++++ THE RECORDS ++++
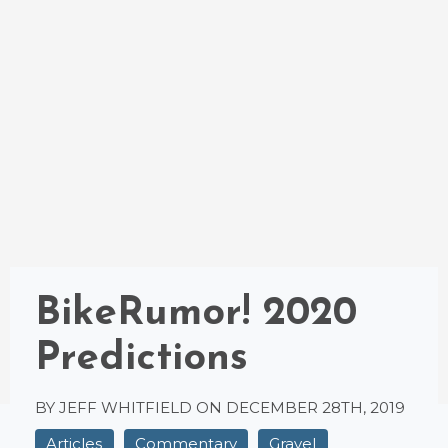
BikeRumor! 2020
Predictions
BY JEFF WHITFIELD ON
DECEMBER 28TH, 2019
Articles
Commentary
Gravel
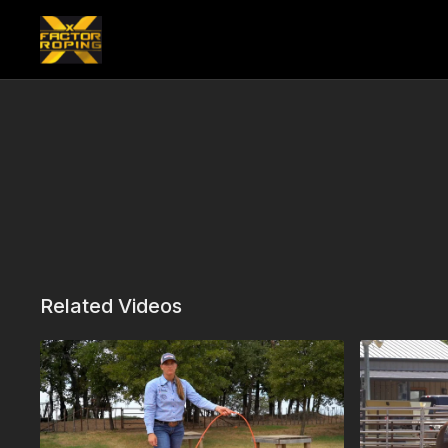
Related Videos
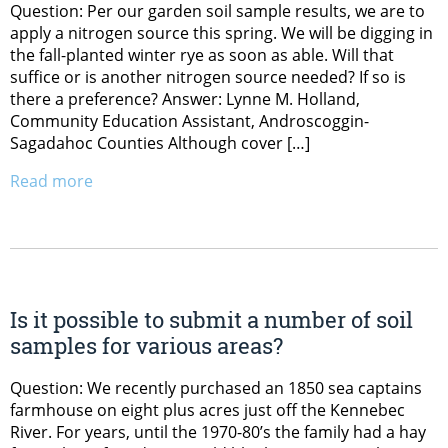
Question: Per our garden soil sample results, we are to
apply a nitrogen source this spring. We will be digging in
the fall-planted winter rye as soon as able. Will that
suffice or is another nitrogen source needed? If so is
there a preference? Answer: Lynne M. Holland,
Community Education Assistant, Androscoggin-
Sagadahoc Counties Although cover […]
Read more
Is it possible to submit a number of soil
samples for various areas?
Question: We recently purchased an 1850 sea captains
farmhouse on eight plus acres just off the Kennebec
River. For years, until the 1970-80’s the family had a hay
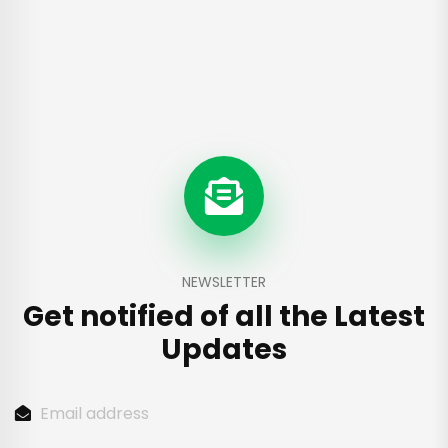
NEWSLETTER
Get notified of all the
Latest
Updates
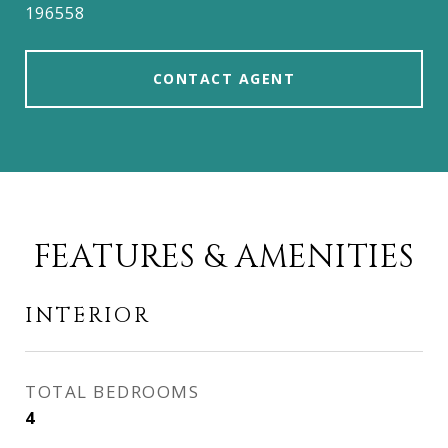
196558
CONTACT AGENT
FEATURES & AMENITIES
INTERIOR
TOTAL BEDROOMS
4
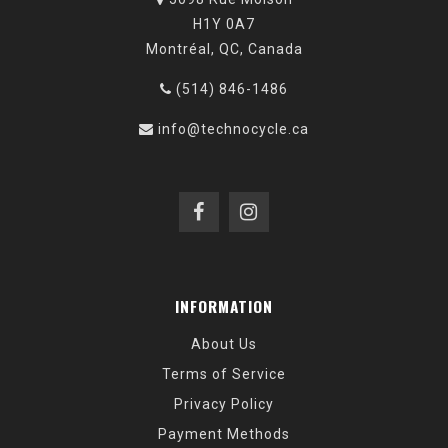
H1Y 0A7
Montréal, QC, Canada
(514) 846-1486
info@technocycle.ca
INFORMATION
About Us
Terms of Service
Privacy Policy
Payment Methods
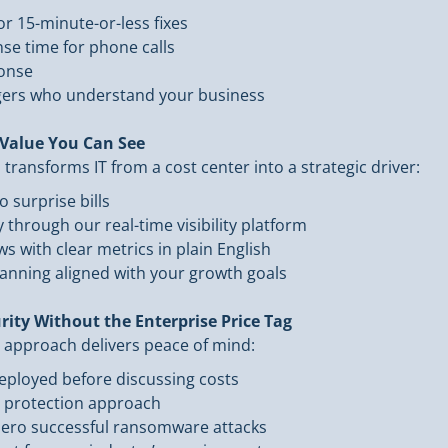
r 15-minute-or-less fixes
se time for phone calls
ponse
ers who understand your business
Value You Can See
ransforms IT from a cost center into a strategic driver:
o surprise bills
through our real-time visibility platform
s with clear metrics in plain English
lanning aligned with your growth goals
rity Without the Enterprise Price Tag
 approach delivers peace of mind:
 deployed before discussing costs
” protection approach
 zero successful ransomware attacks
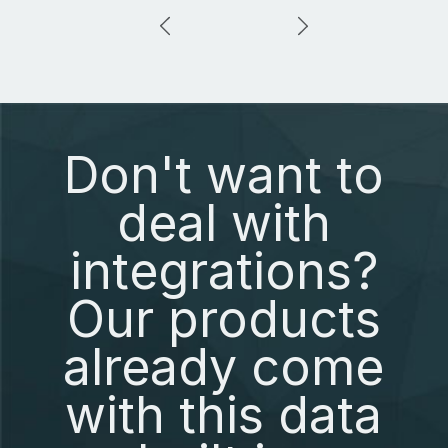
Don't want to
deal with
integrations?
Our products
already come
with this data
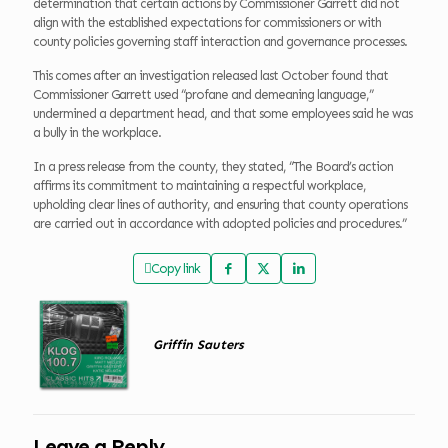
determination that certain actions by Commissioner Garrett did not
align with the established expectations for commissioners or with
county policies governing staff interaction and governance processes.
This comes after an investigation released last October found that
Commissioner Garrett used “profane and demeaning language,”
undermined a department head, and that some employees said he was
a bully in the workplace.
In a press release from the county, they stated, “The Board’s action
affirms its commitment to maintaining a respectful workplace,
upholding clear lines of authority, and ensuring that county operations
are carried out in accordance with adopted policies and procedures.”
Copy link
Griffin Sauters
Leave a Reply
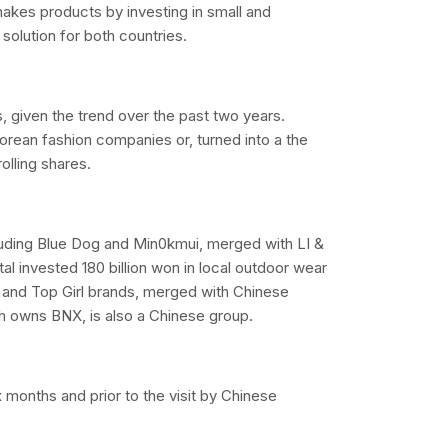
t makes products by investing in small and
solution for both countries.
, given the trend over the past two years.
orean fashion companies or, turned into a the
olling shares.
luding Blue Dog and Min0kmui, merged with LI &
al invested 180 billion won in local outdoor wear
and Top Girl brands, merged with Chinese
ch owns BNX, is also a Chinese group.
 months and prior to the visit by Chinese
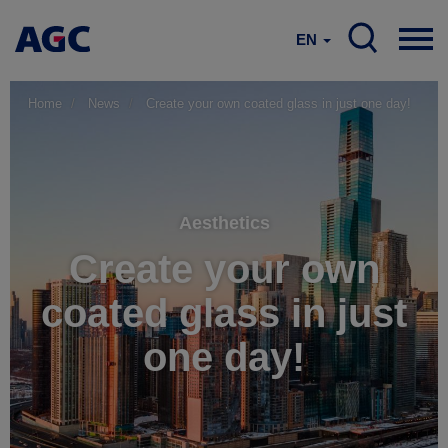
EN
Home
News
Create your own coated glass in just one day!
Aesthetics
Create your own
coated glass in just
one day!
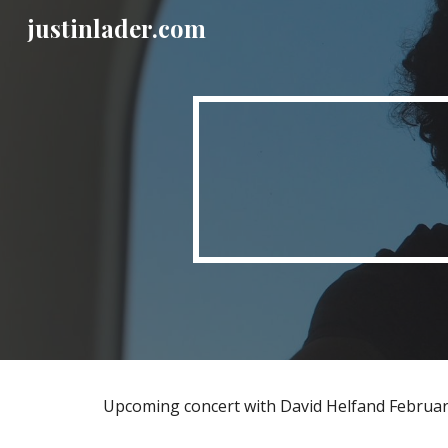
justinlader.com
Sk
Upcoming concert with David Helfand Februar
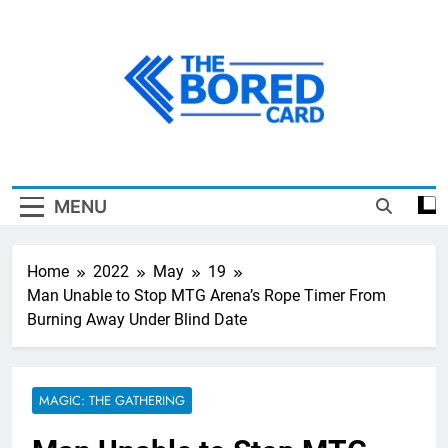
Skip
to
content
The Bored Card
MENU
Home
2022
May
19
Man Unable to Stop MTG Arena’s Rope Timer From
Burning Away Under Blind Date
MAGIC: THE GATHERING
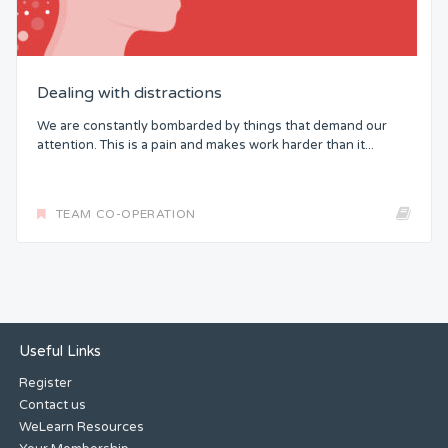
Dealing with distractions
We are constantly bombarded by things that demand our
attention. This is a pain and makes work harder than it...
TEAM CO-OPERATION
Useful Links
Register
Contact us
WeLearn Resources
++++
§ TRY IT
In the material above, find each line that has the string "coated" and return it.

§ TASK ANSWER
Create your own coated glass in just one day!
coated glass in just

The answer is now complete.